The first time I read it, I didn't even notice that one of his knocks on slaughterhouses is that they're "visited daily by [...] illegal alien workers." I guess these illegal alien workers are making his lovingly raised meat unclean?

milo z, Thursday, 30 August 2007 03:54 (eighteen years ago)

same as they do with wine grapes and bathroom tile

El Tomboto, Thursday, 30 August 2007 04:06 (eighteen years ago)

http://www.co.augusta.va.us/doc/BCHAPTER25ArtVII.pdf

^^^
contains code relating specifically to sub-900ft secondary dwellings on more than 5 acres of land

milo z, Thursday, 30 August 2007 04:06 (eighteen years ago)

and the CHILDREN THEY CARE FOR

max, Thursday, 30 August 2007 04:07 (eighteen years ago)

xpost

max, Thursday, 30 August 2007 04:07 (eighteen years ago)

County Code in case ILX wants to set up a commune near this guy:
http://www.co.augusta.va.us/attorney/augcode.htm

milo z, Thursday, 30 August 2007 04:07 (eighteen years ago)

http://www.theonion.com/content/files/images/KellySpinach.article_1.jpg

eater, Thursday, 30 August 2007 04:09 (eighteen years ago)

the best pesticide is a hungry bird. the best herbicide is a hungry goat.

HAHAHahaha my parents got a pygmy goat expecting it to eat the two acres of cheat grass on our property. Didn't really work. (That said, I don't think anything eats cheat grass.)

Abbott, Thursday, 30 August 2007 04:34 (eighteen years ago)

A sudden influx of baby geckos has showed up in my house & they're eating the baby cockroaches! Crazy adorable ceiling lizards are my idea of an excellent pesticide (also my dog won't die if he eats them).

</cuets animal obsession tangent>

Abbott, Thursday, 30 August 2007 04:37 (eighteen years ago)

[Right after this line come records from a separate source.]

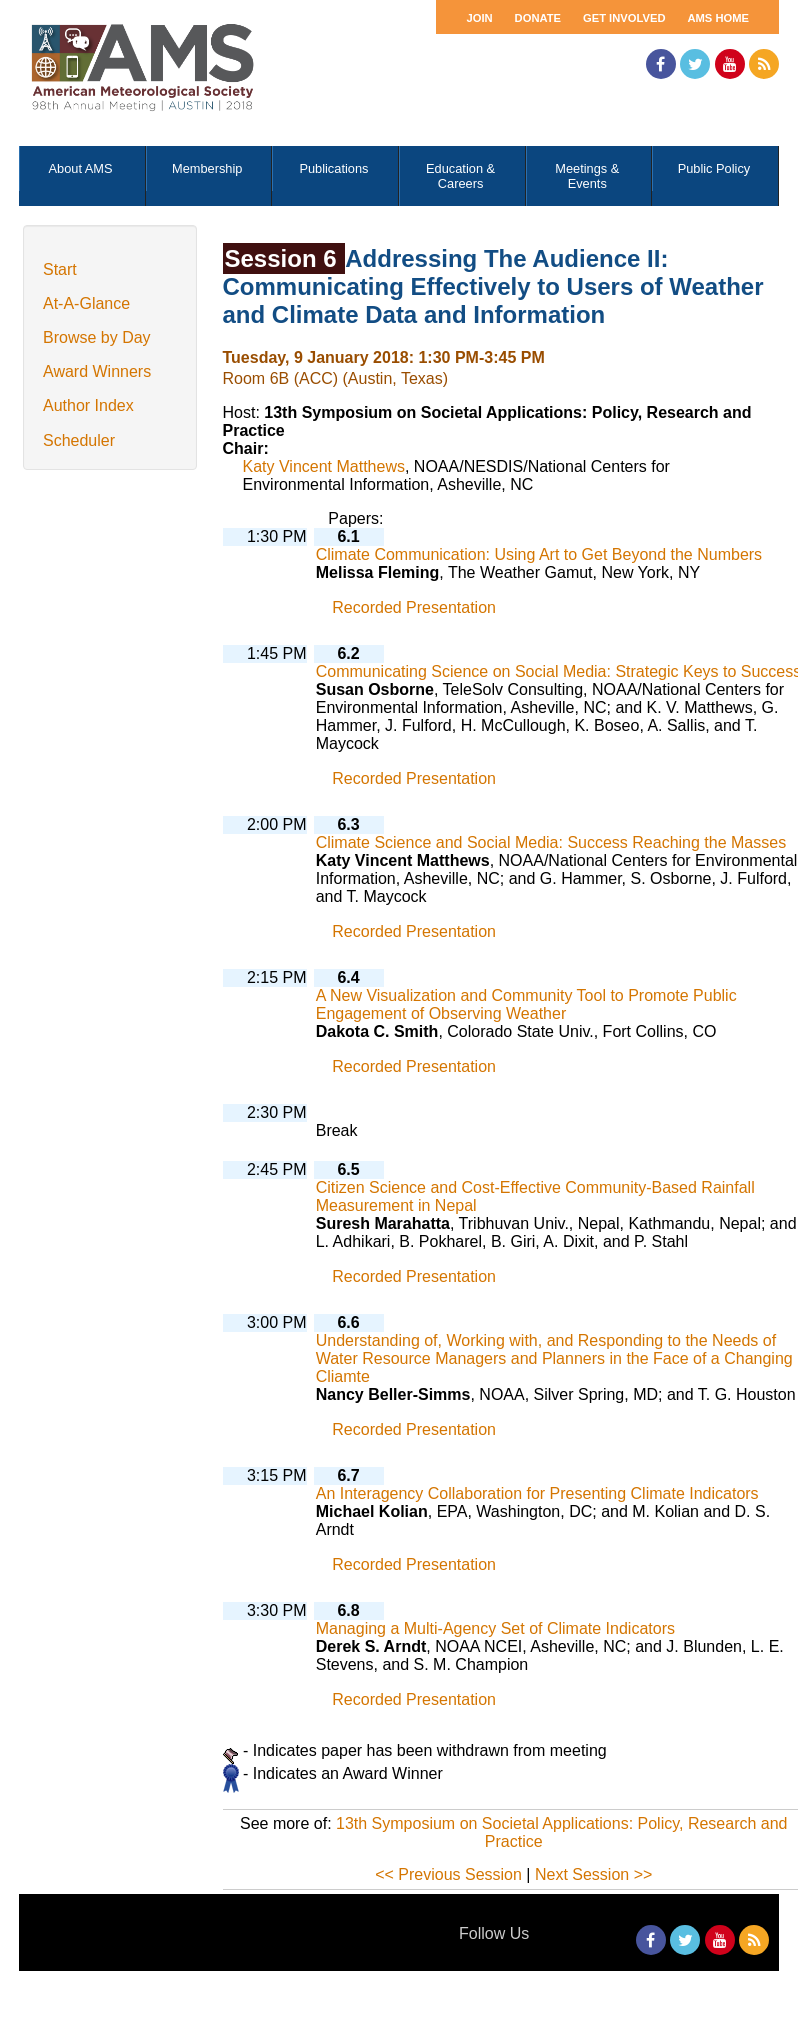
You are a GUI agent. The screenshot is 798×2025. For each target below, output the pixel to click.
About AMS (81, 168)
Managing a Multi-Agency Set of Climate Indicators (495, 1628)
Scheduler (79, 440)
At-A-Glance (86, 303)
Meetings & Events (587, 176)
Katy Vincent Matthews (324, 466)
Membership (207, 168)
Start (60, 269)
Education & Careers (460, 176)
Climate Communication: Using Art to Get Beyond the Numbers (539, 554)
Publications (333, 168)
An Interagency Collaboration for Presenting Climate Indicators (537, 1493)
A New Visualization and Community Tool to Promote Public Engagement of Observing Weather (526, 1004)
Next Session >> (593, 1874)
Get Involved (624, 18)
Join (479, 18)
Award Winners (97, 371)
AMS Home (718, 18)
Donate (538, 18)
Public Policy (714, 168)
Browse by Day (97, 337)
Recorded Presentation (414, 607)
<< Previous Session (448, 1874)
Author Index (88, 405)
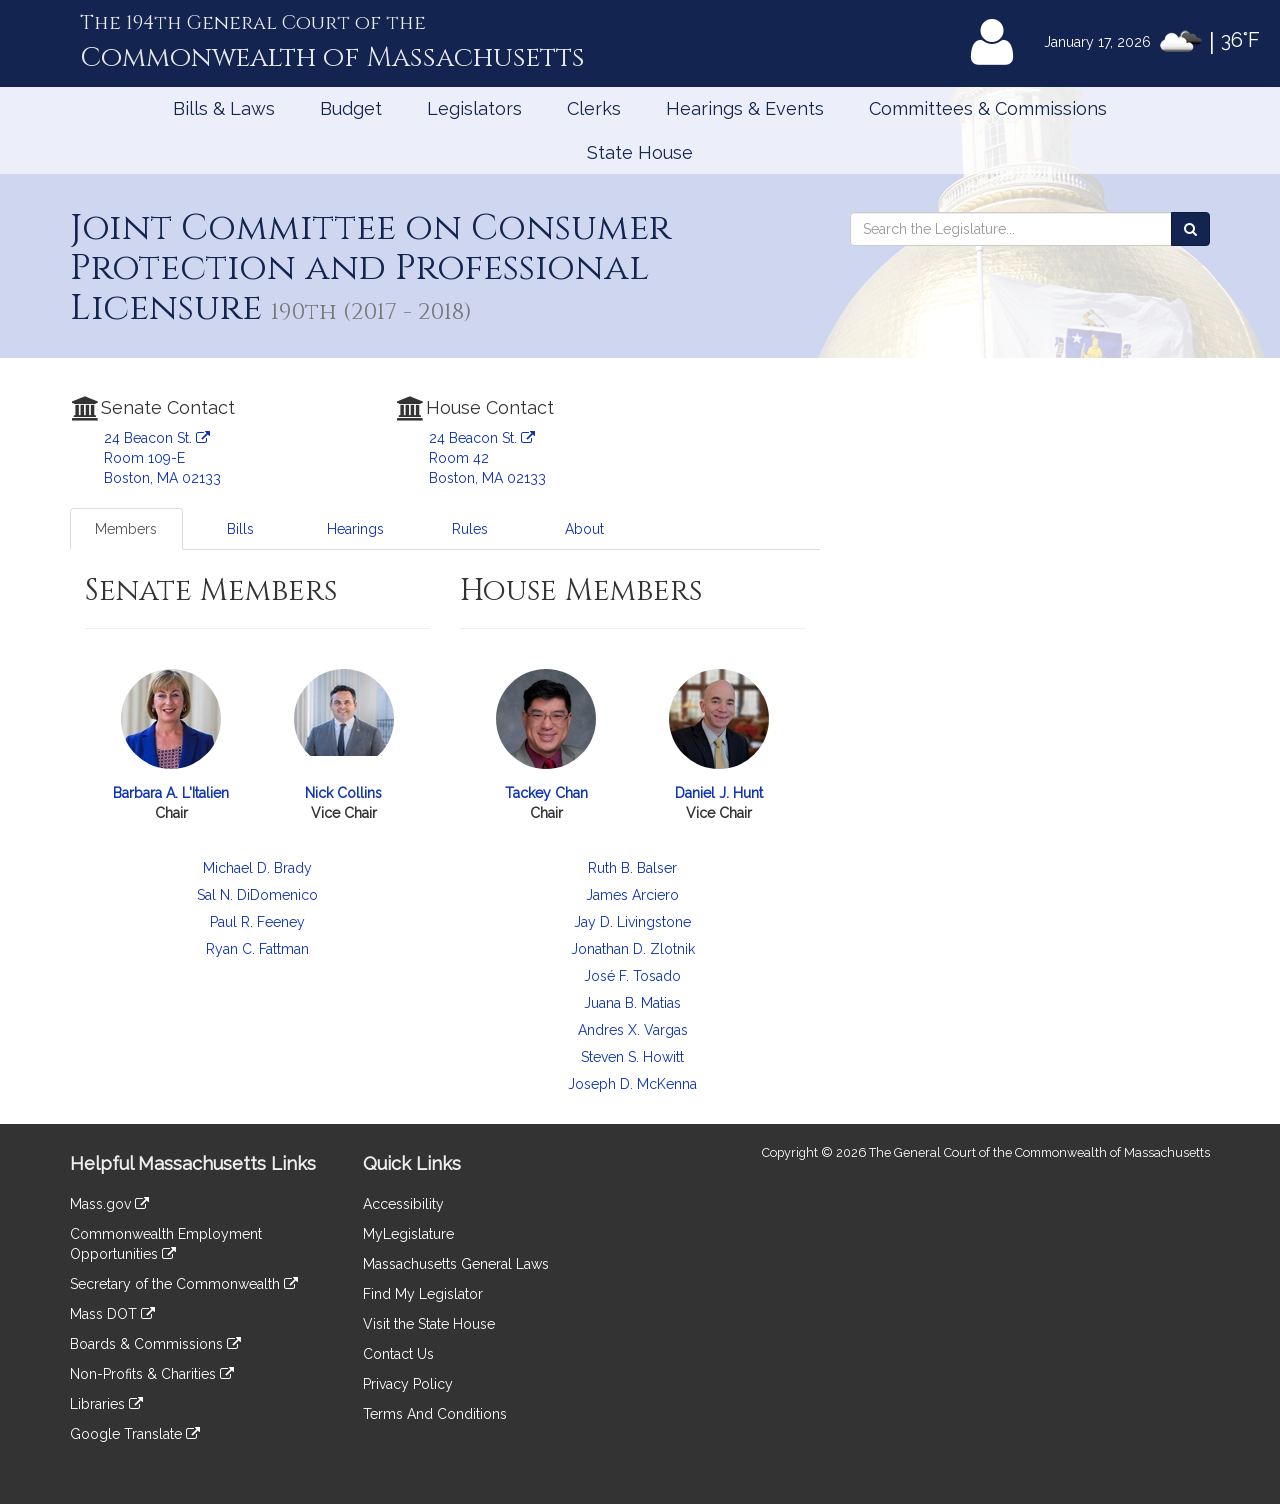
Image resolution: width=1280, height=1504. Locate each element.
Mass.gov (109, 1204)
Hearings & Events (745, 108)
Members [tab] (126, 529)
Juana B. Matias (632, 1003)
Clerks (594, 108)
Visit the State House (429, 1324)
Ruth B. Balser (632, 868)
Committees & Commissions (988, 108)
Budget (351, 108)
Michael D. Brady (257, 868)
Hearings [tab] (355, 529)
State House (640, 152)
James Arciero (632, 895)
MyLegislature (408, 1234)
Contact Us (398, 1354)
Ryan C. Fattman (257, 949)
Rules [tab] (470, 529)
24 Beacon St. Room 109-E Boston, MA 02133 (162, 458)
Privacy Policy (408, 1384)
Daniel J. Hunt (719, 793)
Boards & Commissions (155, 1344)
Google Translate (135, 1434)
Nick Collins (343, 793)
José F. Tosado (632, 976)
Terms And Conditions (435, 1414)
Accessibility (403, 1204)
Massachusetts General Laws (456, 1264)
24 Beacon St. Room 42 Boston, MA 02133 (487, 458)
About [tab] (584, 529)
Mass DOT (112, 1314)
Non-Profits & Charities (152, 1374)
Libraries (106, 1404)
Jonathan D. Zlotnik (633, 949)
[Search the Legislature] (1190, 229)
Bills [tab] (240, 529)
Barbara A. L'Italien (171, 793)
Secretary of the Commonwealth (184, 1284)
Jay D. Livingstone (632, 922)
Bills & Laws (224, 108)
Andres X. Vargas (633, 1030)
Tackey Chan (546, 793)
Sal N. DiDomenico (257, 895)
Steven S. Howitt (632, 1057)
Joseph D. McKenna (632, 1084)
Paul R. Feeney (257, 922)
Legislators (474, 108)
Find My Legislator (423, 1294)
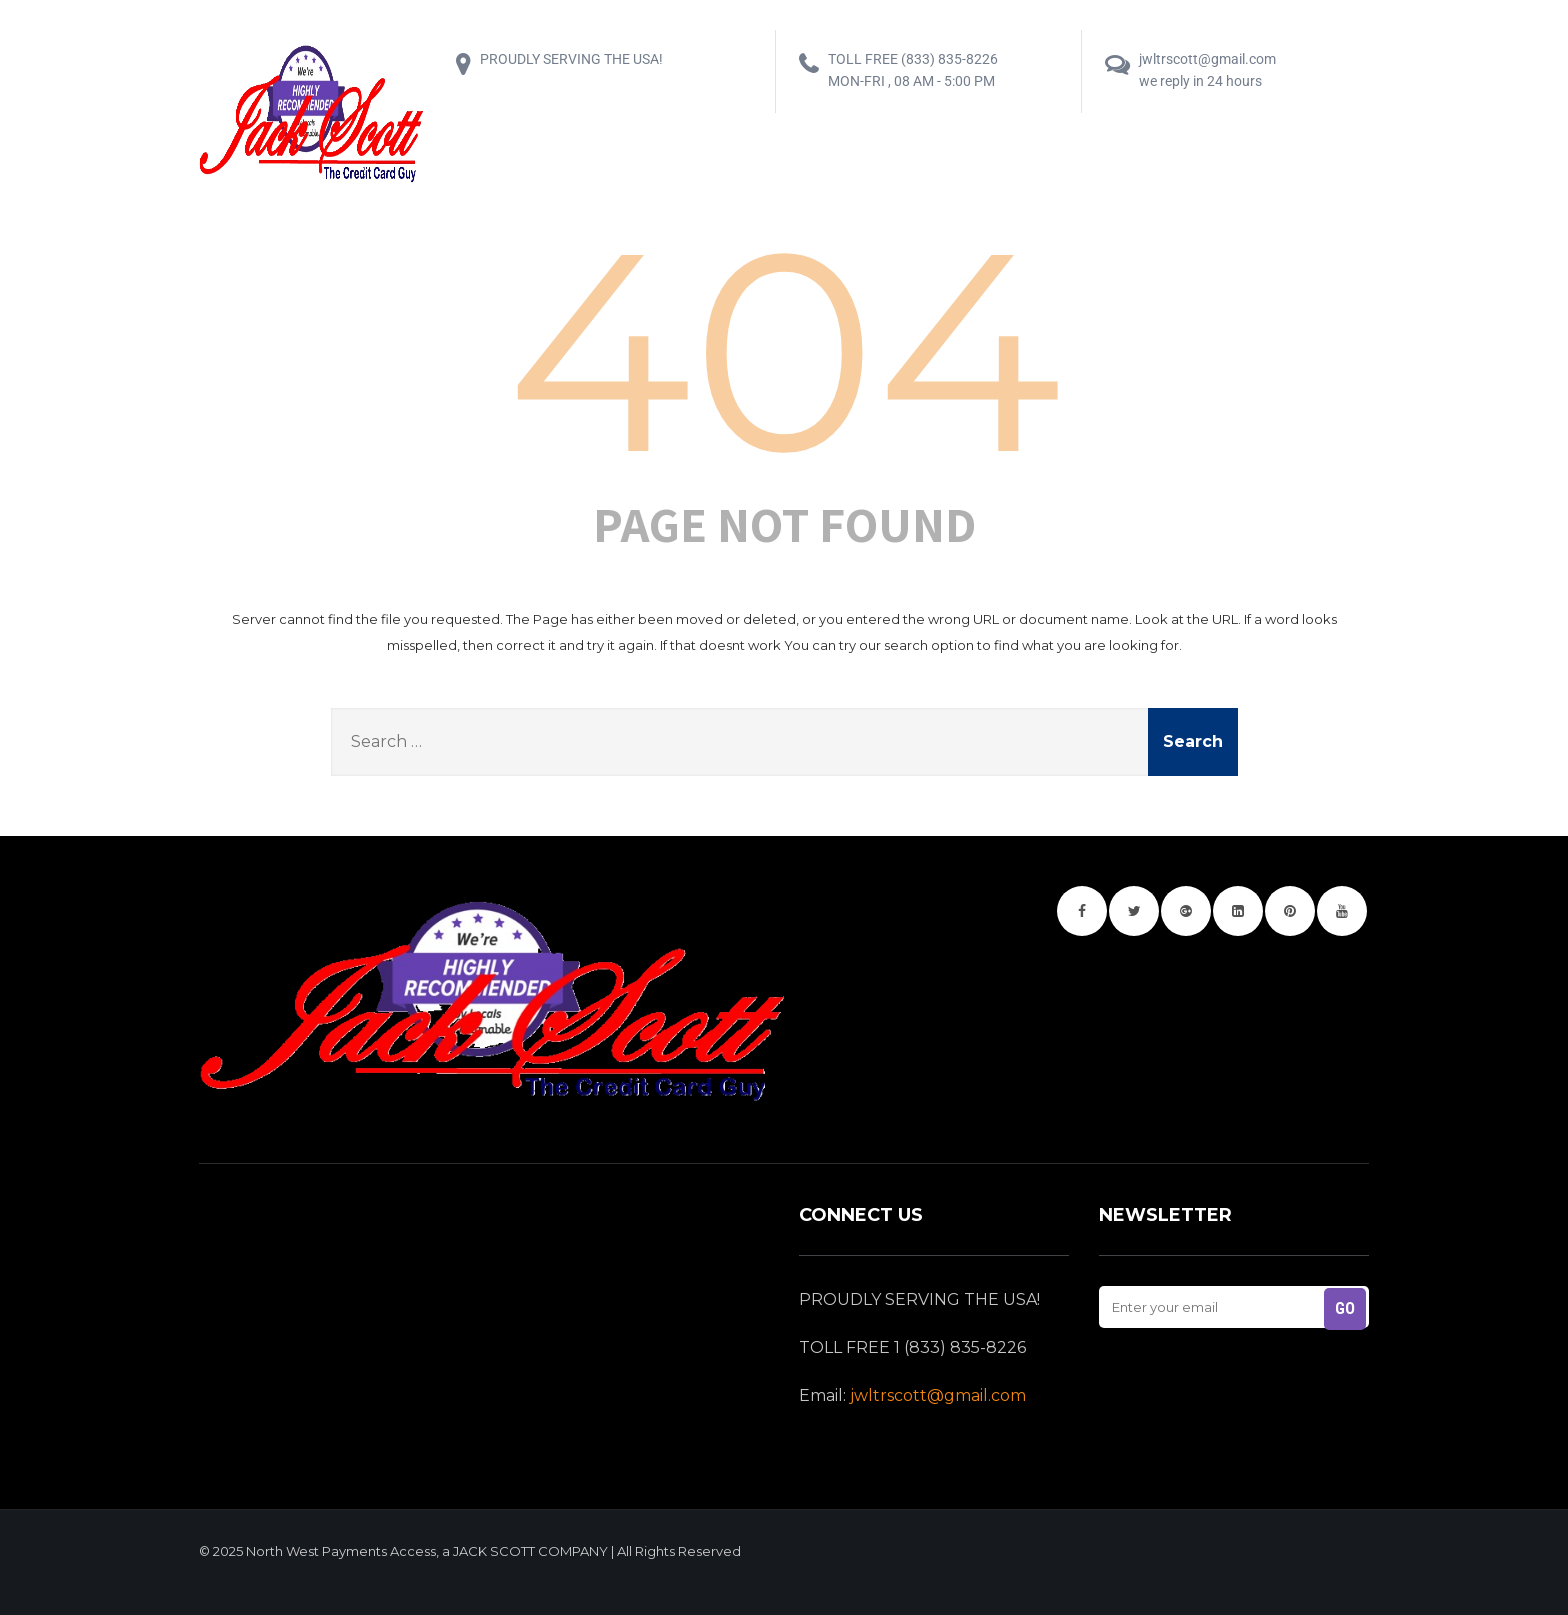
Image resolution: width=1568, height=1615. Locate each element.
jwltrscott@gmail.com (938, 1395)
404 (784, 350)
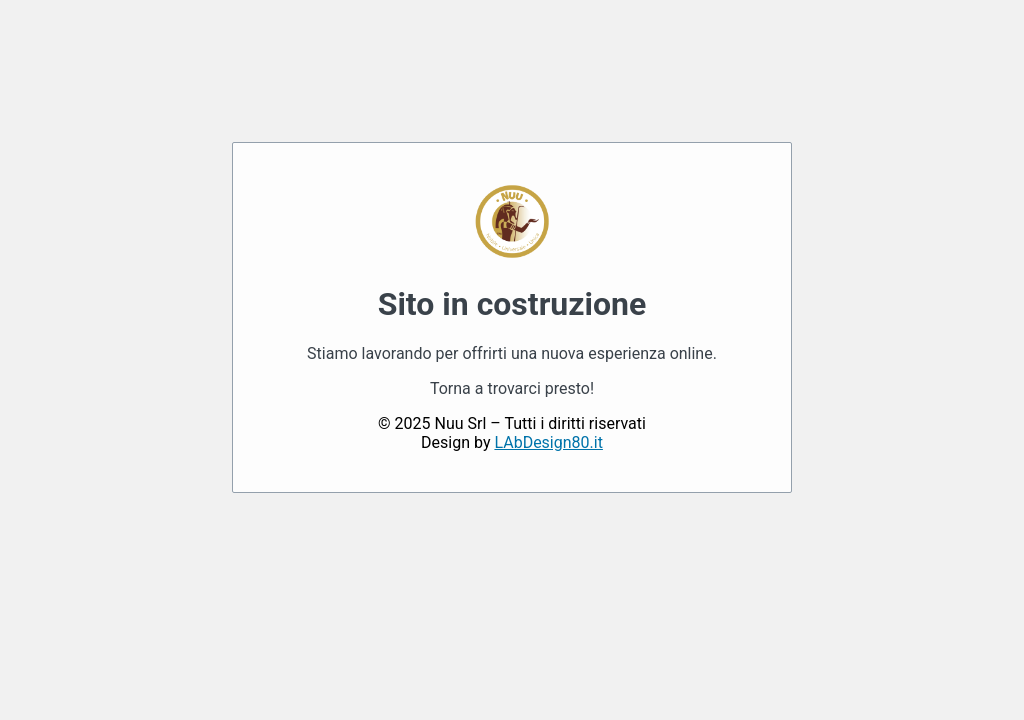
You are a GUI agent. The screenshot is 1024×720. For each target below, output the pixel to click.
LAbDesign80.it (548, 442)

btw on point with all my rants on this thread I think everybody with an interest should seriously check out this book

http://www.amazon.com/Why-Things-Bite-Back-Consequences/dp/0679747567

El Tomboto, Thursday, 30 August 2007 04:39 (eighteen years ago)

i support limited child labor, seriously. i think 11-year-olds being able to get jobs for, like, 2-6 hours a week in a safe environment is probably a great idea. i had one through a family friend, and it was one of the most useful experiences of my life.

(just to be on record)

remy bean, Thursday, 30 August 2007 06:10 (eighteen years ago)

if we actually want to feed all 6 billion ppl on this planet (and were not feeding all of them right now), were going to NEED pesticides and industrialized farmer and probably some kind of genetically engineered crops

to play off-topic devil's advocate, we already have all of the above in spades and the situation is dire.

lauren, Thursday, 30 August 2007 17:15 (eighteen years ago)

also: max, why should industrialized farms in the West be feeding everyone? wouldn't it make more sense for people to be growing their own food locally?

a: yes, but they can't, since most of the arable land in many countries is being used for industrial, export crops. whoops!

river wolf, Thursday, 30 August 2007 17:19 (eighteen years ago)

that's what i wanted to say. thanks.

lauren, Thursday, 30 August 2007 17:20 (eighteen years ago)

Of course it wd, Evs, and people are welcome to grow THEIR OWN, or truck their products to market like the other farmers, as has been said.

For chrissake, I think the animosity on thread is backlash because YEAH we are all in agreement with Joel's basic goals. But how much better if his fervor were directed at something that could effect a change for the better, and not just leave consumers/the public unprotected? Put yr shoulder to the wheel you can turn, dude.

Laurel, Thursday, 30 August 2007 17:24 (eighteen years ago)

I mean I think his basic ire is justified, but after yr done venting, what are you actually going to DO about it?